Donna Tartt's story is centred on Alexandria, an old cotton town in Mississippi whose nearest metropolis is Nashville Tennessee. Two families, who would naturally have little to do with each other, are brought into tragic collision. This is an extravagantly plotted novel of near-Dickensian reliance on coincidence and adjacence, but the plot is predominantly a wire on which to hang marvellously maintained tableaux of contemporary Southern life. The Cleves (married into the Dufresnes) are decayed gentry and the Ratliffs criminal White Trash. Pivot of the action is Harriet Cleve Dufresnes, pre-pubescent granddaughter of Edie, scion of an establishment judge and imperious last remnant of Southern decorum. Harriet's brother Robin has been mysteriously murdered, and it gradually dawns on Harriet that the killer is Danny Ratliff, a perpetually doped-up ex-schoolfellow of Robin's. For more than 500 pages, Harriet and her adoring ally, Hely Hull, an all-American cheerleader and trombonist in the School Band, contrive elaborate and farcical traps to destroy Danny. That all this conspiracy is ludicrous does nothing to lessen the neurotic tension pervading their childhood games.

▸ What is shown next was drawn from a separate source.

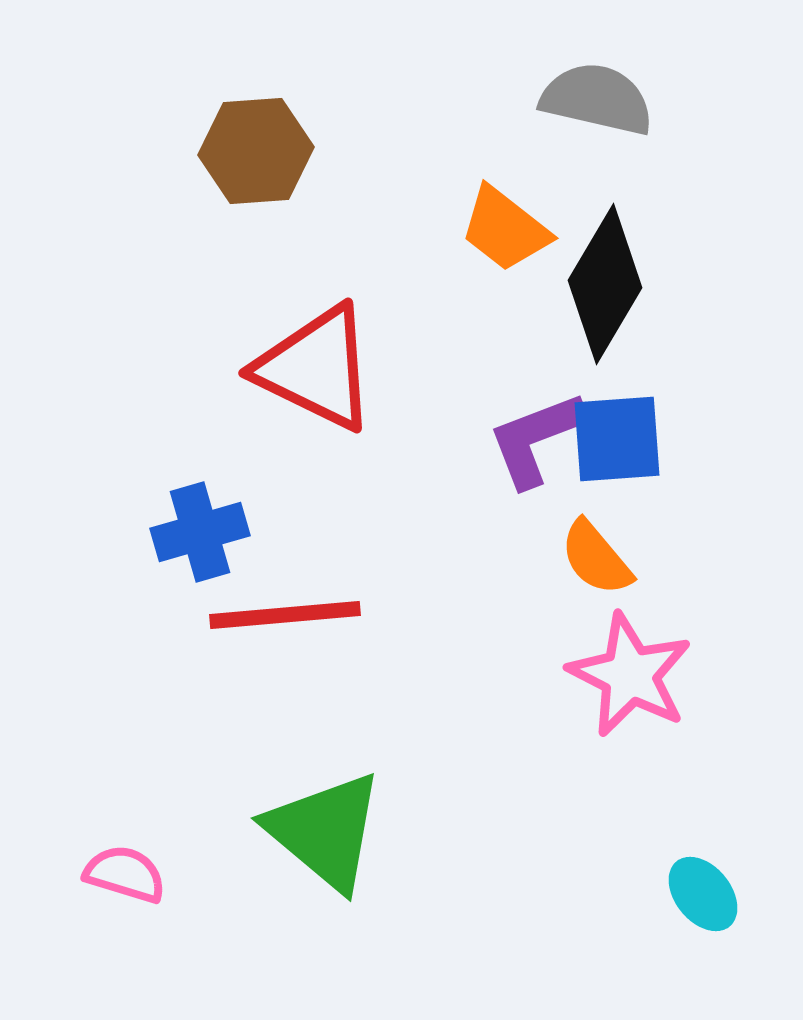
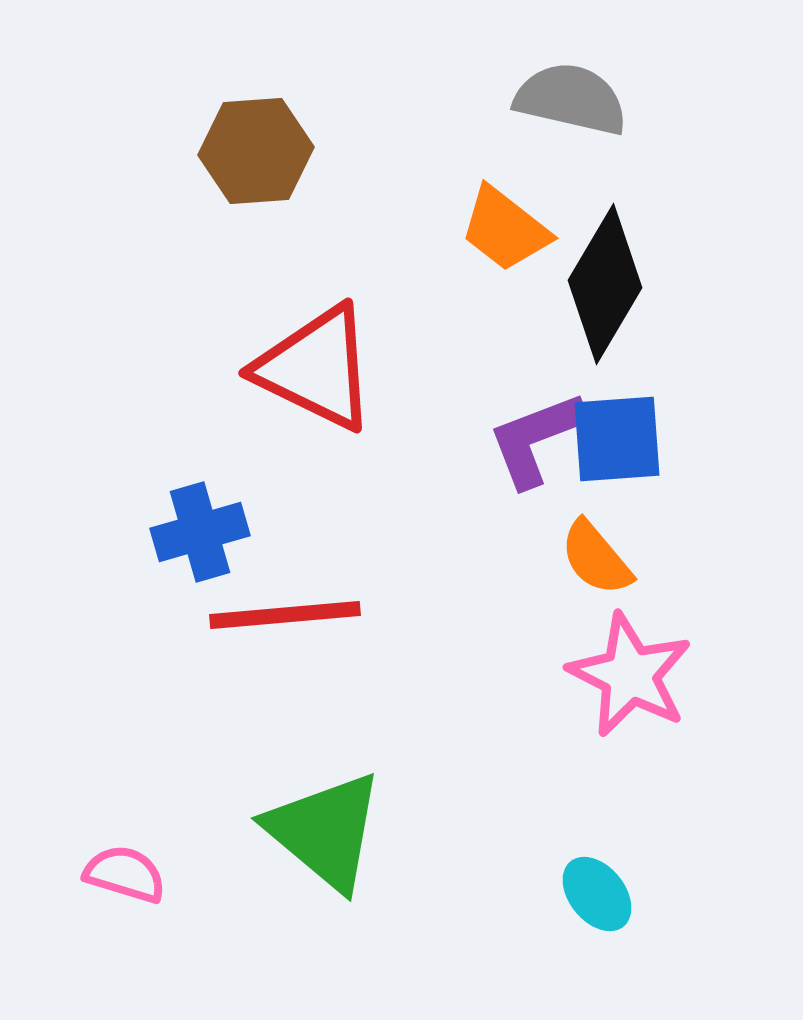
gray semicircle: moved 26 px left
cyan ellipse: moved 106 px left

The Ratliffs are a serious gloss on comic weirdos such as TV's The Munsters. Gumm, immortal Granny, looks after surviving grandsons Farish, Danny, Eugene and Curtis, a retarded infant radiating inappropriate love. The rest of the family is dead or in gaol. Farish brews up drugs to sell; Danny, ever in search of 'a bump', drives him about. Eugene is a preacher, which enables Tartt to introduce hyperboles of invention describing the practice of testifying to the presence of God by handling poisonous snakes. Not for a moment do these extravagantly comic scenes detract from the horror underlying them.
Harriet's family lives under the auspices of the Baptist Church. Harriet is addicted to English heroes - Scott of the Antarctic, and Mowgli of The Jungle Book. She also idolises Harry Houdini, the escapologist, and trains hard at holding her breath underwater. This skill becomes important at the book's denouement which, it must be said, is not wholly convincing. Its melodrama unfortunately expels Tartt's prevailing irony. However, the character of Harriet is a tour-de-force of psychological personality-building. Over everything and everyone looms the worldly decay of Alexandria, whose turbid river runs through the action like a poisonous vein.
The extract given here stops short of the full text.